Assignment>
After locating the line with "неалкогольный жировой гепатоз", reproduce it and all following lines of the listing below exactly, stopping only at the final line.

Extracted material>
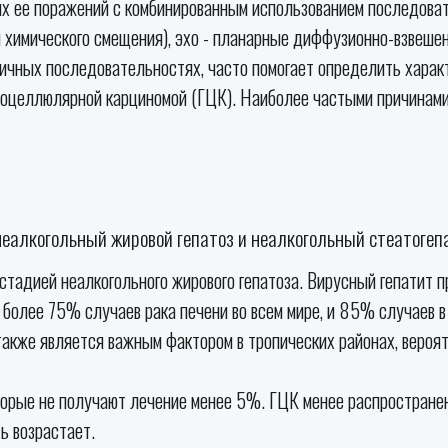
х ее поражений с комбинированным использованием последоват
я химического смещения), эхо - планарные диффузионно-взвеш
личных последовательностях, часто помогает определить характ
тоцеллюлярной карциномой (ГЦК). Наиболее частыми причинами
неалкогольный жировой гепатоз и неалкогольный стеатогеп
стадией неалкогольного жирового гепатоза. Вирусный гепатит п
о более 75% случаев рака печени во всем мире, и 85% случаев
также является важным фактором в тропических районах, вероят
рые не получают лечение менее 5%. ГЦК менее распространена
ь возрастает.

Written reply>
неалкогольный жировой гепатоз и неалкогольный стеатогеп
стадией неалкогольного жирового гепатоза. Вирусный гепатит п
о более 75% случаев рака печени во всем мире, и 85% случаев
также является важным фактором в тропических районах, вероят
рые не получают лечение менее 5%. ГЦК менее распространена
ь возрастает.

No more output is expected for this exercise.